Ela também era uma das fornecedoras da Acria (Associação Amiga da Criança e do Adolescente), entidade que gere creches conveniadas da Prefeitura de São Paulo com a qual Nunes tem proximidade. O atual prefeito e ex-vereador disse ser voluntário da entidade e conhece alguns de seus membros há vários anos.
De acordo com a apuração policial, a Acria, por sua vez, fez remessas no valor de R$ 2,5 milhões para a empresa Francisca Jacqueline Oliveira Braz Eireli –parte dos valores voltou para a Acria, segundo o monitoramento.
Conforme noticiado pelo jornal O Estado de S.Paulo em outubro de 2020, a Nikkey, empresa da família do atual prefeito, também recebeu 25 pagamentos de oito creches da Acria, no total de R$ 50.098.
À época, Nunes disse ao jornal que se tratava de valores cobrados pela prestação de serviços, abaixo dos praticados pelo mercado.
Segundo a apuração policial, a empresa Francisca Jacqueline tem ligação com o escritório de contabilidade Fênix, um dos principais alvos de investigação da polícia na máfia das creches. Esse escritório também prestava serviços para a Acria.
Embora não fosse sócia da contabilidade, Rosângela Crepaldi é vista na polícia como suspeita de estar por trás do escritório. Crepaldi e Nunes são conhecidos –o então vereador chegou a participar de evento idealizado por ela sobre o terceiro setor, em 2018, na Câmara Municipal.
A influência de Nunes sobre a Acria se dá em várias esferas. Elaine Targino, presidente da entidade no período investigado, é ex-funcionária de Nunes.
Conforme a Folha revelou, parte dos prédios locados pela entidade é de empresas cujos sócios são do grupo político de Nunes –alguns dos quais chegaram a ter cargos na prefeitura sob indicação do então vereador.
Ao menos sete prédios de equipamentos de educação e assistência foram alugados por empresas de servidores ou ex-servidores do núcleo duro de apoio político de Nunes, conforme dados de cadastro do IPTU e outros documentos.
Segundo dados do portal de transparência do ano passado, as unidades rendiam mais de R$ 1,4 milhão por ano em aluguéis, com valores que ultrapassavam, na média, os parâmetros de referência da própria prefeitura.
Em 2018, a Folha publicou reportagem que mostrava aluguéis inflados e a ligação política das entidades com vereadores, entre os quais Nunes. Uma investigação do Ministério Público na esfera civil chegou a ser aberta sobre o caso, mas, por ora, não foi encontrado nenhum indício contra o atual prefeito e os demais parlamentares.

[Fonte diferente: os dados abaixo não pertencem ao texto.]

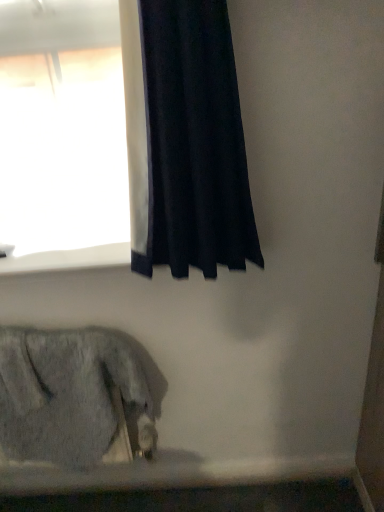 Question: Are white smooth window sill at upper left and fuzzy gray cat at lower left far apart?

Choices:
 (A) no
 (B) yes

Answer: (A)

Question: Does white smooth window sill at upper left have a smaller size compared to fuzzy gray cat at lower left?

Choices:
 (A) yes
 (B) no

No ano seguinte, a Polícia Civil de São Paulo começou a apurar irregularidades nas creches, inicialmente devido a desvios de encargos trabalhistas dos funcionários das entidades terceirizadas que gerem as unidades municipais para crianças.
Conforme a investigação avançou, os policiais descobriram indícios de que até a comida das unidades era desviada. Mais de 130 entidades gestoras foram descredenciadas.
Posteriormente, novo inquérito, esse na esfera criminal, voltou a apurar a ligação de Nunes com esse setor.
Paralelamente, a Polícia Federal também passou a investigar o assunto, uma vez que parte das verbas das unidades municipais é federal.
Entre as descobertas, a investigação identificou oito fornecedores responsáveis por 26,95% das compras feitas para creches da capital paulista, registradas em nome de laranjas (parentes e empregados dos investigados).
Um indício do uso de notas frias é que os valores das vendas dos fornecedores às entidades superam em nove vezes o valor das compras, aponta a apuração.
Questionada sobre o inquérito da máfia das creches, a Secretaria da Segurança Pública informou que inquérito foi remetido à Vara da Justiça Federal de São Paulo “após determinação do juiz da 2ª Vara de Crimes Tributários, Organização Criminosa e Lavagem de Bens e Valores da Capital e manifestação favorável do Ministério Público”.